Speaker B: Yeah, he’s helping us a lot. He helps with burning. They did a lot of research out here. They get these grants. They got one from, I think, FA. They got money from a space agency, I don’t know how in the hell they got that. But they’re radio-collaring birds. We chased them around everywhere, and we’d see where the birds went and we’d tell when they killed one. I remember we did that one year. The next year I killed a bird with a radio collar. And it had been over a year since it collar divided.
Speaker A: Wow.
Speaker B: And they thought that was unusual for quail. I don’t think the lifespan of quail is less than a year.
Speaker A: Tell me about that research project funding. Because you said something while we were giving the tour about, they were trying to develop a cover type that would not attract flights of birds, flock birds like starlings or seagulls that would interfere with air traffic or something?

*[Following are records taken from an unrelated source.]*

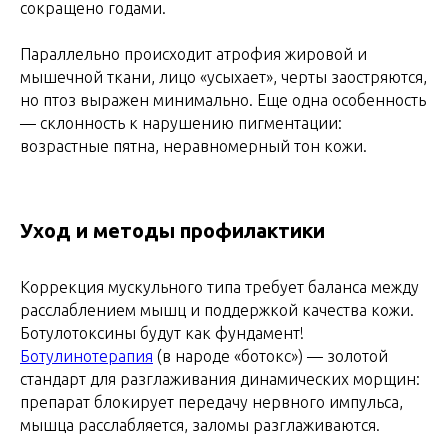
сокращено годами.
Параллельно происходит атрофия жировой и
мышечной ткани, лицо «усыхает», черты заостряются,
но птоз выражен минимально. Еще одна особенность
— склонность к нарушению пигментации:
возрастные пятна, неравномерный тон кожи.
Уход и методы профилактики
Коррекция мускульного типа требует баланса между
расслаблением мышц и поддержкой качества кожи.
Ботулотоксины будут как фундамент!
Ботулинотерапия
(в народе «ботокс») — золотой
стандарт для разглаживания динамических морщин:
препарат блокирует передачу нервного импульса,
мышца расслабляется, заломы разглаживаются.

Speaker B: He came in wanting to rent this land right outside the door for three years for this project. And my son-in-law was doing the farming. He said, well, I forget what they paid, I think they paid $60 an acre. There’s no way in the hell you can make money on that particular place. I said, “Look, Phil, forget the fertilizer you put out. We make maybe two crops every four years or five years that are decent, and this is guaranteed.” We got through the program. They said it was successful, and they’re doing it in some places. But the downside part of that program was to cut it once a year for biofuel. And he planted it too thick. Now I’m having to go through and systematically spray out grass. We’ll start next month doing that, sprayed it last year, we’ll burn it this year, and put foliage down on it. That’ll be the last year of that transition.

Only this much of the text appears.